Microbial sampling and analysis could also be improved. At the moment, researchers primarily rely on faecal samples to assess the composition of the microbiome, so the abundances of the bacterial residents of the colon are overrepresented. But when Eran Elinav, a microbiologist at the Weizmann Institute, and colleagues recently assessed intestinal biopsies, they saw that different strains of bacteria colonize different parts of the intestine. These differences cannot be observed in faecal samples.

Kintai Therapeutics has also probed for region-specific differences. The interconnected biology of the enteric signalling network — which is made up of gut immune cells, the enteric nervous system and the gut microbiome — is "very different when you compare, say, the upper part of the jejunum with a more distal part, or with the ilium or the colon," says Tak. Kintai’s compounds modulate the enteric signalling network in a region-specific way to improve efficacy and outcomes.

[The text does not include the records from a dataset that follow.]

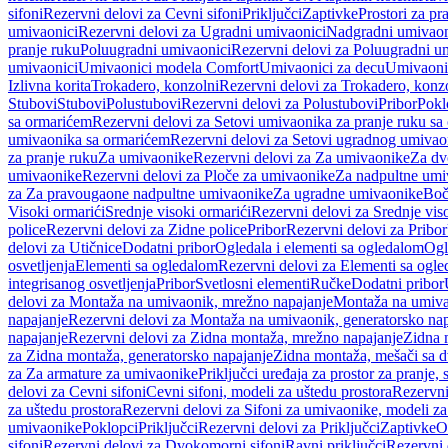
sifoni
Rezervni delovi za Cevni sifoni
Priključci
Zaptivke
Prostori za pr
umivaonici
Rezervni delovi za Ugradni umivaonici
Nadgradni umivaon
pranje ruku
Poluugradni umivaonici
Rezervni delovi za Poluugradni u
umivaonici
Umivaonici modela Comfort
Umivaonici za decu
Umivaoni
Izlivna korita
Trokadero, konzolni
Rezervni delovi za Trokadero, konz
Stubovi
Stubovi
Polustubovi
Rezervni delovi za Polustubovi
Pribor
Pokl
sa ormarićem
Rezervni delovi za Setovi umivaonika za pranje ruku s
umivaonika sa ormarićem
Rezervni delovi za Setovi ugradnog umivao
za pranje ruku
Za umivaonike
Rezervni delovi za Za umivaonike
Za dv
umivaonike
Rezervni delovi za Ploče za umivaonike
Za nadpultne umi
za Za pravougaone nadpultne umivaonike
Za ugradne umivaonike
Boč
Visoki ormarići
Srednje visoki ormarići
Rezervni delovi za Srednje vis
police
Rezervni delovi za Zidne police
Pribor
Rezervni delovi za Pribor
delovi za Utičnice
Dodatni pribor
Ogledala i elementi sa ogledalom
Ogl
osvetljenja
Elementi sa ogledalom
Rezervni delovi za Elementi sa ogl
integrisanog osvetljenja
Pribor
Svetlosni elementi
Ručke
Dodatni pribor
delovi za Montaža na umivaonik, mrežno napajanje
Montaža na umivao
napajanje
Rezervni delovi za Montaža na umivaonik, generatorsko nap
napajanje
Rezervni delovi za Zidna montaža, mrežno napajanje
Zidna 
za Zidna montaža, generatorsko napajanje
Zidna montaža, mešači sa d
za Za armature za umivaonike
Priključci uređaja za prostor za pranje, 
delovi za Cevni sifoni
Cevni sifoni, modeli za uštedu prostora
Rezervni
za uštedu prostora
Rezervni delovi za Sifoni za umivaonike, modeli za
umivaonike
Poklopci
Priključci
Rezervni delovi za Priključci
Zaptivke
O
sifoni
Rezervni delovi za Dvokomorni sifoni
Ravni priključci
Rezervni 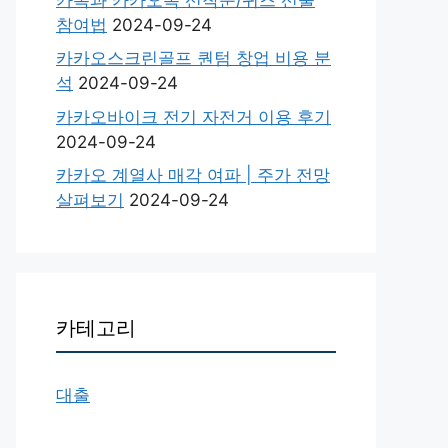
참여법
2024-09-24
카카오스크린골프 퀀텀 창업 비용 분
석
2024-09-24
카카오바이크 전기 자전거 이용 후기
2024-09-24
카카오 계열사 매각 여파 | 주가 전망
살펴보기
2024-09-24
카테고리
대출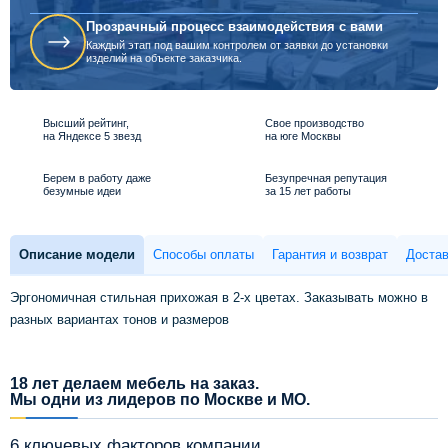
Прозрачный процесс взаимодействия с вами
Каждый этап под вашим контролем от заявки до установки
изделий на объекте заказчика.
Высший рейтинг,
Свое производство
на Яндексе 5 звезд
на юге Москвы
Берем в работу даже
Безупречная репутация
безумные идеи
за 15 лет работы
Описание модели
Способы оплаты
Гарантия и возврат
Достав
Эргономичная стильная прихожая в 2-х цветах. Заказывать можно в
разных вариантах тонов и размеров
18 лет делаем мебель на заказ.
Мы одни из лидеров по Москве и МО.
6 ключевых факторов компании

Researchers are nevertheless optimistic that once these kinks are worked out, and the unfettered hype of this space fades, molecular and biologics drug hunters will have plenty of microbial medicine leads to work with. "The microbiome right now is sort of like what sequencing the human genome was 20 years ago — 'when we figure this out it's going to tell us everything'," says Redinbo. "But one of the fundamental things I'm sure of is that the gut microbes and the immune system are talking all the time, and that level of communication is critical."

Nature Reviews Drug Discovery 18, 569-572 (2019)

doi: 10.1038/d41573-019-00122-8

Updates & Corrections

  • Correction 12 July 2019: The name of the company Kaleido Biosciences and the status of drug candidates it is developing have been corrected in Table 1, and the indication for SYN-010 has been corrected to irritable bowel syndrome with constipation. It has also been clarified that Zehna Therapeutics and Emily Balskus at Harvard University are both separately developing CutC inhibitors.